# <3 Muffin <3



## BirdCrazyJill (Apr 23, 2013)

Well, Muffin is a woman of many flaws, and I feel like I don't give her enough attention on these forums compared to the other two, so here is a thread dedicated to her 

We have begun to bond again over this summer, with me being home all day. She is definitely my fiance's bird, she has chosen him as her human, but when he is not around I guess I am good enough for her :lol:

We cherish every day with her because we honestly don't know what is possibly going on in that little grey body or how she even functions daily. We don't know her history and can only imagine, but she has such a HUGE personality for such a small animal and she always keeps us on our toes! She loves to get into everything and is definitely very stubborn. She is very loving and you can tell she enjoys our company 

Out of all of her features, I think I love her donut ears the most 









She loves her head rubs!!


----------



## Nimra (Aug 4, 2014)

She has a hole in her cheek!?


----------



## BirdCrazyJill (Apr 23, 2013)

those are her ears lol all birds have it, but her feathers just don't grow over hers  she's our "special" girl


----------



## Nimra (Aug 4, 2014)

Oh good. She is really gorgeus and fab


----------



## sunnysmom (Sep 23, 2011)

Awww, she's a cutie. Is she older?


----------



## SoCalTiels (Oct 8, 2013)

Bird ears used to freak me out as a kid, lol. I had the exact same reaction as Nimra the first time. But how adorable is she! Muffin is such a cutie, and I love the special ears  her own unique little quirk.


----------



## CaliTiels (Oct 18, 2012)

She can probably out hear your other 2. I like her donut ears


----------



## Charlotte (Jun 4, 2014)

Oh so cute! I love her ears  When I first petted Murray I freaked out, not over her ears but over the little hole under her beak. I ran to the computer to google it going "Oh my days! Her beak isn't attached to her neck!
...
...
...
Wait...it's supposed to be like that? Oh."


----------



## BirdCrazyJill (Apr 23, 2013)

sunnysmom said:


> Awww, she's a cutie. Is she older?


That is an interesting question... I got her in May 2013 and the pet store said she was probably about 5 months old, she was brought in with 2 other ones (that did not have her wing issues) and none of them were banded, so we really have no idea. Within a couple days of bringing her home, she started laying eggs! and 5 months seems very young for that. So she very well could be older, we just don't know. We joke and say she's really like 40 haha 

I took her to the vet when we got her and she said she has never seen or felt wings like that before, she doesn't know if she was born that way, if it was a young injury, like maybe the parents sitting on her, or if it was a later injury that healed incorrectly. She can flap her wings for sure, she does bat wings all the time, but she just can't fly.

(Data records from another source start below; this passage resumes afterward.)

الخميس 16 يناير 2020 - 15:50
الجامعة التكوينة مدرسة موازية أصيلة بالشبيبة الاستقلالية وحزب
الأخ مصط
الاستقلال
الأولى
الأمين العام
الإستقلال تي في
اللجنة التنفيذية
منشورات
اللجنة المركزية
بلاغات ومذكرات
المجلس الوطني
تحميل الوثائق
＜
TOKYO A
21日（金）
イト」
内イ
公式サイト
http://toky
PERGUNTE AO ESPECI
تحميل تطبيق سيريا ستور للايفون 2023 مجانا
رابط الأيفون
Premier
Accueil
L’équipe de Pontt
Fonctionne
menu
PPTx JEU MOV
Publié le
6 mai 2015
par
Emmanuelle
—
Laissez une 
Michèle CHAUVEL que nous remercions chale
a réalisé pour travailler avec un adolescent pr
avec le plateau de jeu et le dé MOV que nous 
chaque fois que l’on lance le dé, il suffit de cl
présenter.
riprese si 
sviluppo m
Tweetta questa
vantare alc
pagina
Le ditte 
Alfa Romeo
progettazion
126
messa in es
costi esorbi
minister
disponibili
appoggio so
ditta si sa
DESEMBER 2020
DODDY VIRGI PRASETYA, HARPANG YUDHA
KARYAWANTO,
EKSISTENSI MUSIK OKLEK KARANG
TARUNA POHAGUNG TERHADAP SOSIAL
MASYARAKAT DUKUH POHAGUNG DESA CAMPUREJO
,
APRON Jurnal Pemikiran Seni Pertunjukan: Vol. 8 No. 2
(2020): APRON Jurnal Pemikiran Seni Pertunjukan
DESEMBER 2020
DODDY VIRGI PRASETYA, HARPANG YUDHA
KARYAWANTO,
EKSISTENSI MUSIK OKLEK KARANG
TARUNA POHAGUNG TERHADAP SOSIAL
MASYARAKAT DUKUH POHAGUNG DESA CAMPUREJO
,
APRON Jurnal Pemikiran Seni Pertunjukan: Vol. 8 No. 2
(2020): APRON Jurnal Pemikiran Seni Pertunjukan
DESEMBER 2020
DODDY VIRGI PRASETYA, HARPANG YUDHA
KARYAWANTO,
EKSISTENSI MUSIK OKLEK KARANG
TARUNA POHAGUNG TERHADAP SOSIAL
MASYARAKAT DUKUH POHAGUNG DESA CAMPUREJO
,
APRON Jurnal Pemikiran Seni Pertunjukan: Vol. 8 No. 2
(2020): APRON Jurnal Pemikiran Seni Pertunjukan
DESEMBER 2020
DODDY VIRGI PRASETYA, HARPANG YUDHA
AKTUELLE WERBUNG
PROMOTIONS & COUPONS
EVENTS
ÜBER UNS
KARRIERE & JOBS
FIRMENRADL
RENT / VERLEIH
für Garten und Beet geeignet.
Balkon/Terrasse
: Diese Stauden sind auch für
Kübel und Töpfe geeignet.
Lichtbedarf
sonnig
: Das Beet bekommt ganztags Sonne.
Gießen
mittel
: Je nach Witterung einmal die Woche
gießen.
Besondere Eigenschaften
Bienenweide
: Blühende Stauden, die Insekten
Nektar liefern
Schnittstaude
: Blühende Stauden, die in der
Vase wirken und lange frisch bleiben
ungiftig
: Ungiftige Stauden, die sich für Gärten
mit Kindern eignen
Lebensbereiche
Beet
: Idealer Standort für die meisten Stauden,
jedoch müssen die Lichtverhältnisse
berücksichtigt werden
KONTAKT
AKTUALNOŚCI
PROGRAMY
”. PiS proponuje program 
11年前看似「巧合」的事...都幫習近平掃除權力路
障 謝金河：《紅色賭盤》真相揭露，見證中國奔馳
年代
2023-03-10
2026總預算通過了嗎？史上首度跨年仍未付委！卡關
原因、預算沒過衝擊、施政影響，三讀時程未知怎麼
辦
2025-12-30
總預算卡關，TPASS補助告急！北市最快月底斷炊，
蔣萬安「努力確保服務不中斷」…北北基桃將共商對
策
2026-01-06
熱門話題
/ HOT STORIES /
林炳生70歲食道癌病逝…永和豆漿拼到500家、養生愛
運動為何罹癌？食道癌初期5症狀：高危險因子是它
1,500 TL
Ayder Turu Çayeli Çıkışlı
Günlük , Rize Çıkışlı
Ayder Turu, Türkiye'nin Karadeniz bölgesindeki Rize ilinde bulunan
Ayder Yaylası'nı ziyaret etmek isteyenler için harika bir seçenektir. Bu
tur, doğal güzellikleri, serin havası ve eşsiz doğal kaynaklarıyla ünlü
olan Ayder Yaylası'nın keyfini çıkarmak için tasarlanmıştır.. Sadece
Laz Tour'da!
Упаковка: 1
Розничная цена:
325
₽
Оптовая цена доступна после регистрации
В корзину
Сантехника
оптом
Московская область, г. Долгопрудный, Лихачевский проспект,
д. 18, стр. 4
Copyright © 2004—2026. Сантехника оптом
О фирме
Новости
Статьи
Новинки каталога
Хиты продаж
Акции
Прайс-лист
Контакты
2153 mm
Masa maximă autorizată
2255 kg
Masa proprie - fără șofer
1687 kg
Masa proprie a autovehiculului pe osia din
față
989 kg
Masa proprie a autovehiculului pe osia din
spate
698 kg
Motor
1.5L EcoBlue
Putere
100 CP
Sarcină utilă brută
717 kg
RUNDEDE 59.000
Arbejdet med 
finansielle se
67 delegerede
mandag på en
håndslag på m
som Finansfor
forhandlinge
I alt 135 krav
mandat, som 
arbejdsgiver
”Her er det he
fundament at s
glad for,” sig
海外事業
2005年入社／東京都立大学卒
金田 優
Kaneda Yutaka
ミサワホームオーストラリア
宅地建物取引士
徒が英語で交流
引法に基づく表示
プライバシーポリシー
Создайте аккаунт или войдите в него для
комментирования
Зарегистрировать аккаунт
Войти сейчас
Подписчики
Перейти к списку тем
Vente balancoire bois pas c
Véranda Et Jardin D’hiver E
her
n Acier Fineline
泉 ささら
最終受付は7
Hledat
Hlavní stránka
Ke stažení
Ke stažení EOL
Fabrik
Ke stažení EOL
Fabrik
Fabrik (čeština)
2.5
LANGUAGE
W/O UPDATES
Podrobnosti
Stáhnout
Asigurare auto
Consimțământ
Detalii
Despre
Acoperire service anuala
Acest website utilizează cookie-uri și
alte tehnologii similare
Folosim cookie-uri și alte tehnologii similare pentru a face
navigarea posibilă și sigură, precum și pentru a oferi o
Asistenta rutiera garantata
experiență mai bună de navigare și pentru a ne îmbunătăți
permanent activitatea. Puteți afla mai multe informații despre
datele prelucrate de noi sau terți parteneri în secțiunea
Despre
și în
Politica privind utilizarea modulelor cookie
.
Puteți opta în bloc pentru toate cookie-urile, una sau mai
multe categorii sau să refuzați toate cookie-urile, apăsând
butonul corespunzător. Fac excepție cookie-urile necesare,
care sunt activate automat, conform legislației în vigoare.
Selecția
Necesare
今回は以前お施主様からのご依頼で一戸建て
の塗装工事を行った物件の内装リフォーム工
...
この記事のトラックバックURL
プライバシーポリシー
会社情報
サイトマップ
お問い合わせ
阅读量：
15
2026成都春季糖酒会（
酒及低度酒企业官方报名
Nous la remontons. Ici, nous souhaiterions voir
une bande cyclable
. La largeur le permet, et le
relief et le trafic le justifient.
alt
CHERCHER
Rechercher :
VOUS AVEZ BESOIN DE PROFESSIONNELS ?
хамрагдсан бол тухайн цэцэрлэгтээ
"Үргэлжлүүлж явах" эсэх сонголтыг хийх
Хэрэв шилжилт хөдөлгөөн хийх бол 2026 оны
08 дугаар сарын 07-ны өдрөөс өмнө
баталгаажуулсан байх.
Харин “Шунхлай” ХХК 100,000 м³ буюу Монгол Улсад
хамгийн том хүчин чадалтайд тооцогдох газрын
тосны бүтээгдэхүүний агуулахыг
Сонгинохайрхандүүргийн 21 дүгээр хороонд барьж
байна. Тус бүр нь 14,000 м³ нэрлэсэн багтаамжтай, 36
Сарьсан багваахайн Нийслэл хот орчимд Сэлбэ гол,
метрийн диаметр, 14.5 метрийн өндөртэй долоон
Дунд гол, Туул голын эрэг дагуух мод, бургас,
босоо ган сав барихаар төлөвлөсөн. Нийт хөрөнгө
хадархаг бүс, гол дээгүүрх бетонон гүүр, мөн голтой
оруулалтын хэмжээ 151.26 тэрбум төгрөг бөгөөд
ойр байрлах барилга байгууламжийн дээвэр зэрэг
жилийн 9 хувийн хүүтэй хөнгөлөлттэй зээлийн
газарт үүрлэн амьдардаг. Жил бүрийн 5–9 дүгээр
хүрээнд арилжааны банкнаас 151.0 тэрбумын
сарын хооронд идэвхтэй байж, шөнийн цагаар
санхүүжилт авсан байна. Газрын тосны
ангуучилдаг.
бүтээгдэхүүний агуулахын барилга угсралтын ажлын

she's just a hot mess. She has deformed wings, she has a broken toe (happened a little while after Chewy broke her leg, she jumped off the top of the flight cage bc she thinks she can fly) Her feathers under her wings grow in really odd directions. And of course her ears haha and she is a chronic nester! Oh, and she was rushed to the vet for being eggbound lol but she's our little hot mess and we love her  I would hate to know what would happen to her if she went home to someone else


----------



## estypest (Jul 31, 2014)

Aww bless little Muffin ! So good she has a loving and caring home !


----------



## Hellena (Feb 11, 2013)

She looks like a special little gal, and she sure is cute! Nice little package of love.


----------



## NotAfraidEver (Jun 26, 2014)

Awe! Now she, is precious! I love the look of her wings and ears, it makes her so unique!


----------



## Vickitiel (Oct 10, 2012)

I just have to say that I love Muffin!  She's such a strong little woman, hehe.


----------



## BirdCrazyJill (Apr 23, 2013)

Thanks everyone!! she is really awesome


----------



## eduardo (Jan 27, 2012)

Jill, Muffin is so lucky to have you


----------



## moonchild (Jul 29, 2012)

She's adorable.


----------